На кухонное крыльцо выходит Май, в руках у нее эмалированный молочный бидон, вмещающий не меньше трех литров. «Пу, пойдешь со мной за молоком?» — кричит она через весь двор. «Пойду!» — кричит он в ответ, засовывая монету в карман штанов.

Май быстрым шагом спускается по склону к лесу. На ней голубое льняное платье, рыжие волосы заплетены в косу, достающую до талии. Пу трусит рядом. Май шагает, вытянув шею, курносый носик смотрит прямо вперед, она насвистывает про себя. От Май вкусно пахнет потом и зеленым мылом, называющимся «Пальмолив». Дойдя до моста через ручей, они останавливаются. Водный поток несется быстро и бесшумно, в заводях возле прибрежных камней образуются медленные водовороты. На усыпанном галькой дне покачиваются водоросли, извиваются и покачиваются. «Рыбок видишь?» — спрашивает Пу. «Тихо, они испугались нашего топота. Надо чуток подождать, тише». Пу стоит на коленях, его ладошки совсем близко от Май, которая тоже опустилась на коленки. Он осторожно прижимается к ее бедру, она одной рукой обнимает его за плечи. Внезапно проточная вода наполняется стремительными, сверкающими тенями. Под ними скользит плоская рыба с гладкой головой, это — подкаменщик. Из ручья тянет холодом. Рука Май скользнула вниз, к стайке рыбешек, которая мгновенно, единым движением, исчезла. На песке остается лишь подкаменщик.

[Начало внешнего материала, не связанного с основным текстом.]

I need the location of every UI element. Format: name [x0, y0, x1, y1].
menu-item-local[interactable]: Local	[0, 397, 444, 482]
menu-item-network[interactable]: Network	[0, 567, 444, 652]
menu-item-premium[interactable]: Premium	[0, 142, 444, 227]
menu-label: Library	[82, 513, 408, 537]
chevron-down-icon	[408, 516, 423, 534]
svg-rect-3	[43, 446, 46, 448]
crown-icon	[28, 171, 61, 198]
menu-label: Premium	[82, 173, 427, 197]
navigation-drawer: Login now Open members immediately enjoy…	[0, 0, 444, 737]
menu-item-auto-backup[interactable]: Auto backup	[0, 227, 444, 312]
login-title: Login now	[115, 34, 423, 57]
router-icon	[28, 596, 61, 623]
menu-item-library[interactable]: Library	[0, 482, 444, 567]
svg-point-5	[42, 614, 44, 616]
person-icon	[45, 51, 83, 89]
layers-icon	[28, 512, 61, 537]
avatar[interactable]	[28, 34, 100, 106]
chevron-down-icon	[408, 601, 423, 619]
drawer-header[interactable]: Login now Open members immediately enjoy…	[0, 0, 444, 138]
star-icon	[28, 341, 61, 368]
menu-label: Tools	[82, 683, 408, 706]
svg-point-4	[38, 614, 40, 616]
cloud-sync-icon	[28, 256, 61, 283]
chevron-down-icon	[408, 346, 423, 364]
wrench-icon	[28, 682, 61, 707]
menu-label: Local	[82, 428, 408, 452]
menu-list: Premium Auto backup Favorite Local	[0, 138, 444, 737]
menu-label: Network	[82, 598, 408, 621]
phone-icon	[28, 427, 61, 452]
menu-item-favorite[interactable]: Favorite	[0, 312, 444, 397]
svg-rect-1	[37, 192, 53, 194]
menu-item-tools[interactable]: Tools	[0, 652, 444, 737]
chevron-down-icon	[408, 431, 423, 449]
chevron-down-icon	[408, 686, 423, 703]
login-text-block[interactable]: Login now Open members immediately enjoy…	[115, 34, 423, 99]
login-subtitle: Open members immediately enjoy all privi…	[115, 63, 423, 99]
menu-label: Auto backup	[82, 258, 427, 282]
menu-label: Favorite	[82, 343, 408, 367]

«Именно тут Часовщик и повесился», — шепотом говорит Май. «Чего?» Май прищурившись смотрит на Пу и наставительно говорит: «Ты все время переспрашиваешь «чего», как будто не расслышал, а ведь прекрасно все слышишь». — «Где он повесился?» — «Да неужто не знаешь? Вон там, за этими двумя сросшимися соснами. Там, прямо среди хвороста. Да, он повесился. Говорили, будто он покончил с собой из-за обманутой любви, но это неправда».

— «Так почему же тогда?» — «Точно не знаю, Лалле известна вся эта история, спроси ее». «Он стал привидением?» — спрашивает Пу, содрогаясь от приступа озноба — был ли тому причиной холод, исходивший от ручья, или близость к страшному деянию, сказать трудно. «Привидением? Ага, говорят, он появляется и ворошит кучи хвороста. Там, кстати, водятся жирные гадюки, так что будь осторожнее и смотри в оба».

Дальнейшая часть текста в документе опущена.